The results now pop out in the "Output" window.
For dataset small than 2000 elements, we use the Shapiro-Wilk test, otherwise, the Kolmogorov-Smirnov test is used.
If p-value is >0.05, we can reject the alternative hypothesis and conclude that the data comes from a normal distribution.
This situation will vary according to the method you use. If your analyse requires multiple normalty (such as SEM), you should look both univariate and multivariate normality.
You can perform the test for data distribution for normality by using Shapiro-Wilk test in SPSS, which widely used for this purpose, also you can test normality by plotting your data or use the measures of skewness and kurtosis from the descriptive statistics.
I beg to differ but generally you do not need to check normality of your data. Instead you need to check normality of residuals. Some methods like linear discriminant analysis might require/perform better when multivariate normality of data though.
Be cautious of using significance tests of normality. In small samples where nonnormality is more likely, you may be underpowered to detect it (Type II error) In large samples, where data are more likely to be normal, you may be overpowered (Type I error).
Mohamed stated "If p-value is >0.05, we can reject the alternative hypothesis and conclude that the data comes from a normal distribution." This is not the appropriate phrasing. A better choice would be: If p-value is >0.05 then we cannot conclude anything. Being unable to either reject the null hypothesis or conclude that the null hypothesis is true we will behave as if the null hypothesis was true.
A failure to reject the null hypothesis is not equivalent to proving that the null hypothesis is true. There are no exceptions to this rule.
Be careful what you are testing. Do all the variables in your statistical model have to be normally distributed, or just the residuals? See Mehmet's response.
David's answer seems to say that as sample size increases there is a greater probability of rejecting the null hypothesis when in fact the null hypothesis is true. This is false. What is usually argued is that with increasing sample size you are more likely to find a statistically significant effect that is so small that it is of little or no practical value. This is true. The problem is then to quantify what is of little or no practical value.

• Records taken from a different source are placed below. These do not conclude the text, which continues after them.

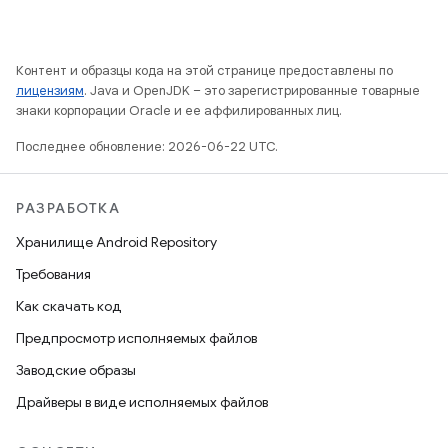
Контент и образцы кода на этой странице предоставлены по
лицензиям
. Java и OpenJDK – это зарегистрированные товарные
знаки корпорации Oracle и ее аффилированных лиц.
Последнее обновление: 2026-06-22 UTC.
РАЗРАБОТКА
Хранилище Android Repository
Требования
Как скачать код
Предпросмотр исполняемых файлов
Заводские образы
Драйверы в виде исполняемых файлов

Also be aware of issues like p-hacking. If you have a response and 80 potential explanatory variables then it is very likely that you will find at least one that is statistically significant at the 0.05 level or lower. The distribution peaks at 4 significant variables where there is a 20% chance of finding 4 significant outcomes if the null hypothesis is true. If the 0.05 level is a sacred number then we could argue that you need at least 7 significant variables because there is a 10% chance that 6 or more variables are significant while only a 4.6% chance that there are 7 significant outcomes. So, at my discretion I will remove six of your "significant" findings. Does your manuscript still carry any weight?
It is very likely that you will find more than one. So in your manuscript, what happens if a reviewer crosses out two or three variables at their discretion. Does the manuscript still work?
Histograms, normality plots with tests (Shapiro-Wilk and Kolmogorov-Smirnov), skewness, kurtosis, ...are all used to check the normality assumption which is usually required for parametric analysis.
Actually there are several methods used to check the normality of the data. Graphical methods can certainly be used, in addition to other methods including: D'Agostino's K-squared test, Jarque–Bera test, Anderson–Darling test, Cramer–von Mises criterion, Lilliefors test, Kolmogorov–Smirnov test, Shapiro–Wilk test, and Pearson's chi-squared
I totally agree with dr. Rowe. I suggest you to check the normality of distribution with at least two methods (Shapiro-Wilk`s test and with histograms, Q-Q plots and/or coefficients of skewness and curtosis). If you get the same results from at least two methods that could be indication that your variables are normally distributed. Best regards!